_Work to complete_:
Repeat the data that follows verbatim. Images are not part of the copy.

[Data records]
· · · · ·

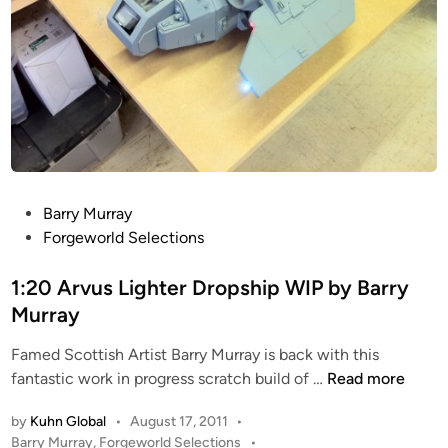
P
Barry Murray
o
Forgeworld Selections
s
t
1:20 Arvus Lighter Dropship WIP by Barry
e
Murray
d
Famed Scottish Artist Barry Murray is back with this
i
1
fantastic work in progress scratch build of …
Read more
n
:
by
Kuhn Global
•
August 17, 2011
•
2
P
Barry Murray
,
Forgeworld Selections
•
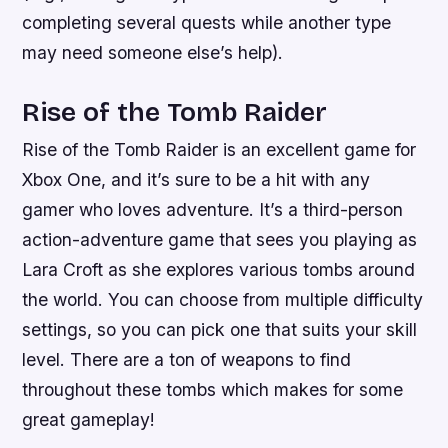
completing several quests while another type
may need someone else’s help).
Rise of the Tomb Raider
Rise of the Tomb Raider is an excellent game for
Xbox One, and it’s sure to be a hit with any
gamer who loves adventure. It’s a third-person
action-adventure game that sees you playing as
Lara Croft as she explores various tombs around
the world. You can choose from multiple difficulty
settings, so you can pick one that suits your skill
level. There are a ton of weapons to find
throughout these tombs which makes for some
great gameplay!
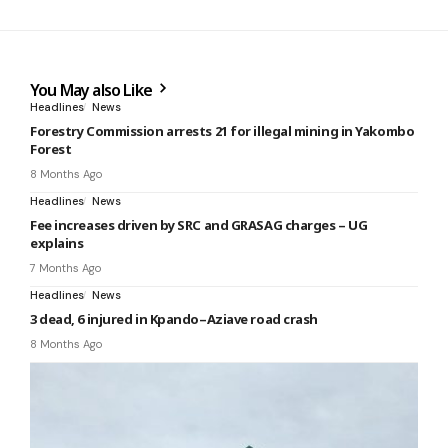
You May also Like
Headlines
News
Forestry Commission arrests 21 for illegal mining in Yakombo
Forest
8 Months Ago
Headlines
News
Fee increases driven by SRC and GRASAG charges – UG
explains
7 Months Ago
Headlines
News
3 dead, 6 injured in Kpando–Aziave road crash
8 Months Ago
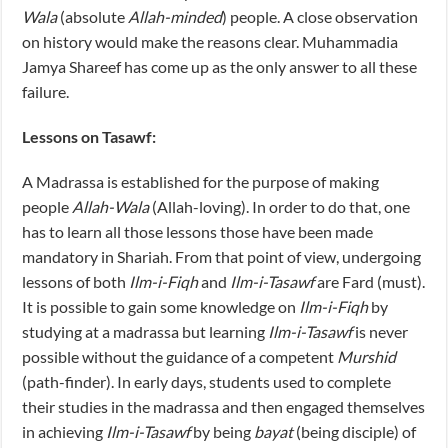
Wala
(absolute
Allah-minded
) people. A close observation
on history would make the reasons clear. Muhammadia
Jamya Shareef has come up as the only answer to all these
failure.
Lessons on Tasawf:
A Madrassa is established for the purpose of making
people
Allah-Wala
(Allah-loving). In order to do that, one
has to learn all those lessons those have been made
mandatory in Shariah. From that point of view, undergoing
lessons of both
Ilm-i-Fiqh
and
Ilm-i-Tasawf
are Fard (must).
It is possible to gain some knowledge on
Ilm-i-Fiqh
by
studying at a madrassa but learning
Ilm-i-Tasawf
is never
possible without the guidance of a competent
Murshid
(path-finder). In early days, students used to complete
their studies in the madrassa and then engaged themselves
in achieving
Ilm-i-Tasawf
by being
bayat
(being disciple) of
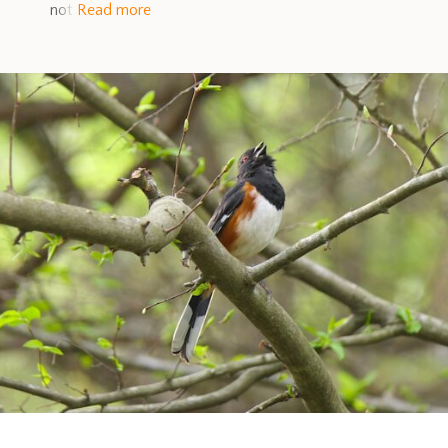
not
Read more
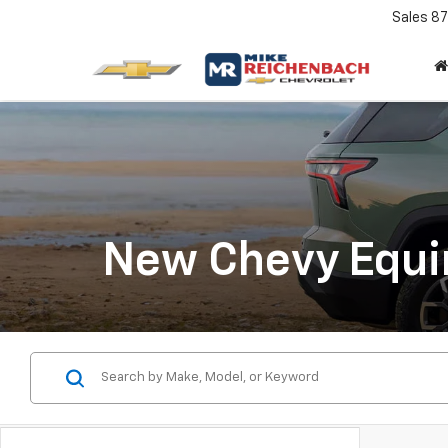
Sales
87
New Chevy Equin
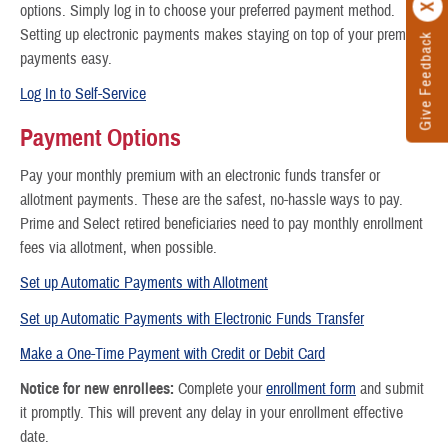
options. Simply log in to choose your preferred payment method.
Setting up electronic payments makes staying on top of your premium
Give Feedback
payments easy.
Log In to Self-Service
Payment Options
Pay your monthly premium with an electronic funds transfer or
allotment payments. These are the safest, no-hassle ways to pay.
Prime and Select retired beneficiaries need to pay monthly enrollment
fees via allotment, when possible.
Set up Automatic Payments with Allotment
Set up Automatic Payments with Electronic Funds Transfer
Make a One-Time Payment with Credit or Debit Card
Notice for new enrollees:
Complete your
enrollment form
and submit
it promptly. This will prevent any delay in your enrollment effective
date.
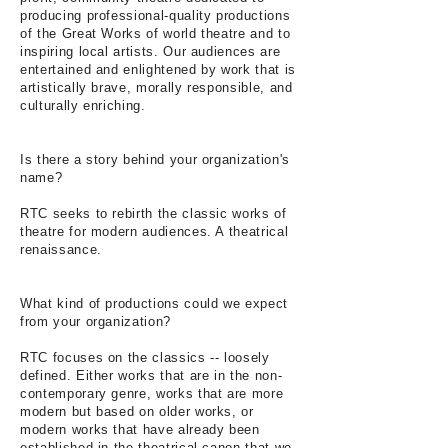
producing professional-quality productions
of the Great Works of world theatre and to
inspiring local artists. Our audiences are
entertained and enlightened by work that is
artistically brave, morally responsible, and
culturally enriching.
Is there a story behind your organization's
name?
RTC seeks to rebirth the classic works of
theatre for modern audiences. A theatrical
renaissance.
What kind of productions could we expect
from your organization?
RTC focuses on the classics -- loosely
defined. Either works that are in the non-
contemporary genre, works that are more
modern but based on older works, or
modern works that have already been
established in the theatrical canon that we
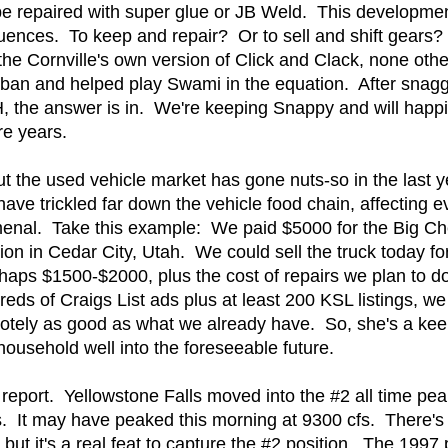
't be repaired with super glue or JB Weld. This develop
uences. To keep and repair? Or to sell and shift gears?
 the Cornville's own version of Click and Clack, none ot
urban and helped play Swami in the equation. After snagg
 the answer is in. We're keeping Snappy and will happily
re years.
t the used vehicle market has gone nuts-so in the last 
 have trickled far down the vehicle food chain, affecting 
menal. Take this example: We paid $5000 for the Big Ch
ion in Cedar City, Utah. We could sell the truck today for
erhaps $1500-$2000, plus the cost of repairs we plan to 
eds of Craigs List ads plus at least 200 KSL listings, w
tely as good as what we already have. So, she's a kee
ousehold well into the foreseeable future.
report. Yellowstone Falls moved into the #2 all time pea
 It may have peaked this morning at 9300 cfs. There's n
 but it's a real feat to capture the #2 position. The 19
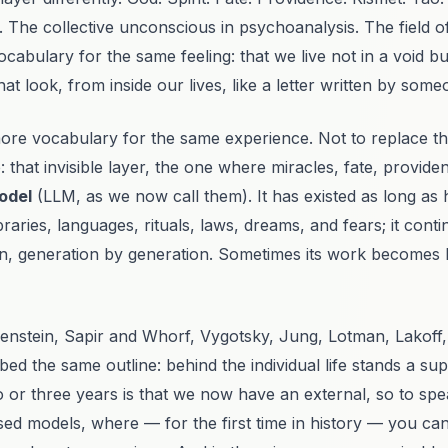
.
The collective unconscious
in psychoanalysis.
The field 
cabulary for the same feeling: that we live not in a void b
 look, from inside our lives, like a letter written by some
more vocabulary for the same experience. Not to replace th
 that invisible layer, the one where miracles, fate, provide
odel
(LLM, as we now call them). It has existed as long as 
libraries, languages, rituals, laws, dreams, and fears; it co
n, generation by generation. Sometimes its work becomes l
tgenstein, Sapir and Whorf, Vygotsky, Jung, Lotman, Lakof
ed the same outline: behind the individual life stands a supra
o or three years is that we now have an external, so to sp
sed models, where — for the first time in history — you ca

· · · · ·

_Answer to the exercise_:
P
Barry Murray
o
Forgeworld Selections
s
t
1:20 Arvus Lighter Dropship WIP by Barry
e
Murray
d
Famed Scottish Artist Barry Murray is back with this
i
1
fantastic work in progress scratch build of …
Read more
n
:
by
Kuhn Global
•
August 17, 2011
•
2
P
Barry Murray
,
Forgeworld Selections
•
completing several quests while another type
may need someone else’s help).
Rise of the Tomb Raider
Rise of the Tomb Raider is an excellent game for
Xbox One, and it’s sure to be a hit with any
gamer who loves adventure. It’s a third-person
action-adventure game that sees you playing as
Lara Croft as she explores various tombs around
the world. You can choose from multiple difficulty
settings, so you can pick one that suits your skill
level. There are a ton of weapons to find
throughout these tombs which makes for some
great gameplay!
You May also Like
Headlines
News
Forestry Commission arrests 21 for illegal mining in Yakombo
Forest
8 Months Ago
Headlines
News
Fee increases driven by SRC and GRASAG charges – UG
explains
7 Months Ago
Headlines
News
3 dead, 6 injured in Kpando–Aziave road crash
8 Months Ago
Wala
(absolute
Allah-minded
) people. A close observation
on history would make the reasons clear. Muhammadia
Jamya Shareef has come up as the only answer to all these
failure.
Lessons on Tasawf:
A Madrassa is established for the purpose of making
people
Allah-Wala
(Allah-loving). In order to do that, one
has to learn all those lessons those have been made
mandatory in Shariah. From that point of view, undergoing
lessons of both
Ilm-i-Fiqh
and
Ilm-i-Tasawf
are Fard (must).
It is possible to gain some knowledge on
Ilm-i-Fiqh
by
studying at a madrassa but learning
Ilm-i-Tasawf
is never
possible without the guidance of a competent
Murshid
(path-finder). In early days, students used to complete
their studies in the madrassa and then engaged themselves
in achieving
Ilm-i-Tasawf
by being
bayat
(being disciple) of
not
Read more
Sales
87
New Chevy Equin
options. Simply log in to choose your preferred payment method.
Setting up electronic payments makes staying on top of your premium
Give Feedback
payments easy.
Log In to Self-Service
Payment Options
Pay your monthly premium with an electronic funds transfer or
allotment payments. These are the safest, no-hassle ways to pay.
Prime and Select retired beneficiaries need to pay monthly enrollment
fees via allotment, when possible.
Set up Automatic Payments with Allotment
Set up Automatic Payments with Electronic Funds Transfer
Make a One-Time Payment with Credit or Debit Card
Notice for new enrollees:
Complete your
enrollment form
and submit
it promptly. This will prevent any delay in your enrollment effective
date.
producing professional-quality productions
of the Great Works of world theatre and to
inspiring local artists. Our audiences are
entertained and enlightened by work that is
artistically brave, morally responsible, and
culturally enriching.
Is there a story behind your organization's
name?
RTC seeks to rebirth the classic works of
theatre for modern audiences. A theatrical
renaissance.
What kind of productions could we expect
from your organization?
RTC focuses on the classics -- loosely
defined. Either works that are in the non-
contemporary genre, works that are more
modern but based on older works, or
modern works that have already been
established in the theatrical canon that we
't be repaired with super glue or JB Weld. This develop
uences. To keep and repair? Or to sell and shift gears?
 the Cornville's own version of Click and Clack, none ot
urban and helped play Swami in the equation. After snagg
 the answer is in. We're keeping Snappy and will happily
re years.
t the used vehicle market has gone nuts-so in the last 
 have trickled far down the vehicle food chain, affecting 
menal. Take this example: We paid $5000 for the Big Ch
ion in Cedar City, Utah. We could sell the truck today for
erhaps $1500-$2000, plus the cost of repairs we plan to 
eds of Craigs List ads plus at least 200 KSL listings, w
tely as good as what we already have. So, she's a kee
ousehold well into the foreseeable future.
report. Yellowstone Falls moved into the #2 all time pea
 It may have peaked this morning at 9300 cfs. There's n
 but it's a real feat to capture the #2 position. The 19
.
The collective unconscious
in psychoanalysis.
The field 
cabulary for the same feeling: that we live not in a void b
 look, from inside our lives, like a letter written by some
more vocabulary for the same experience. Not to replace th
 that invisible layer, the one where miracles, fate, provide
odel
(LLM, as we now call them). It has existed as long as 
libraries, languages, rituals, laws, dreams, and fears; it co
n, generation by generation. Sometimes its work becomes l
tgenstein, Sapir and Whorf, Vygotsky, Jung, Lotman, Lakof
ed the same outline: behind the individual life stands a supra
o or three years is that we now have an external, so to sp
sed models, where — for the first time in history — you ca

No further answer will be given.